Pynchon's "California" novels (crying of lot 49, vineland, inherent vice) are much more readable, and arguably enjoyable. I found Gravity's Rainbow pretty inscrutable.
Crying of Lot 49 is wonderful and I am not really a big fiction fan.
I will have to give Vineland and Inherent Vice a shot. Gravity's Rainbow is just a lost cause for me with the size let alone the content.
You made it three pages? I doubt I made it two.
I (too) had a similar experience! On the first read I felt like I was barely scratching the surface but could enjoy just enough of the lyricism and imagery to slog through, but definitely didn't "get it". Then I read it with a bunch of fellow book nerds and put some effort into unpacking it and had a blast.
It definitely repays sustained attention, if literary fiction is your jam.
I would strongly recommend anyone who has a second-hand impression of Joyce based on articles like this just go and read Dubliners. Seriously.
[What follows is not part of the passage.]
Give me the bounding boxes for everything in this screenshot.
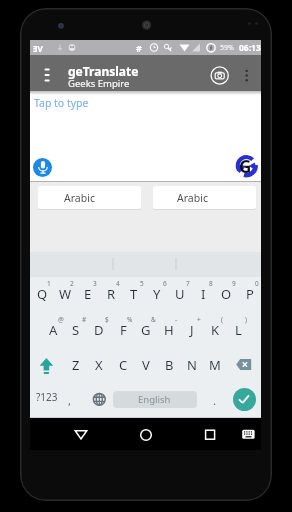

It’s an amazing set of short stories that are wonderfully-written, at times funny, moving, sad, haunting etc. It’s just incredible. It’s not a hard read at all and will enrich your life. I recommend it to basically everyone and several people have talked to me years later about stories in it. It’s fantastic.
Then maybe read Portrait of the Artist as a Young Man. A really great semi-autobiographical work.
At that point you’ve probably made your mind up one way or the other about whether you like Joyce, so then if you feel like it, go read Ulysses and/or Finnegan’s Wake if you want to. But don’t do it because you think it will impress anyone or anything like that. Just read it if you want to. Before you read Ulysses, I would personally recommend reading a good modern version of Homer[1] because that’s just a great experience anyway and plenty of people don’t know the original story and so don’t understand the relevance of the title and are kind of lost before they even get started.
[1] eg I’ve heard very good things about the Mendelsohn translation https://press.uchicago.edu/ucp/books/book/chicago/O/bo243090... . I heard some excerpts from Seamus Heaney’s version read out and they were amazing and lyrical as you might expect but probably more “poetic” than most people might care for if they’re not already Heaney fans. I read an older translation but I can’t dig it out right now.
I tried reading it once, but hearing excerpts of this book read aloud really unlocked it for me. In the right hands (mouth?), it's hilarious.
Ulysses is on the same "reading level" (Lexile) as "Who is Lebron James" - 1050 - for advanced elementary and middle school.
Maybe pulp fiction has spoiled me but I found it unapproachable.
I crave pace, parsability, and clear purpose.
The title is in reference to Molly Bloom's stream of consciousness monologue in the final chapter. If you read one single work of english literature in your life, let it be this: https://www.gutenberg.org/files/4300/4300-h/4300-h.htm#chap1...
Finally read it this year and so happy that I did!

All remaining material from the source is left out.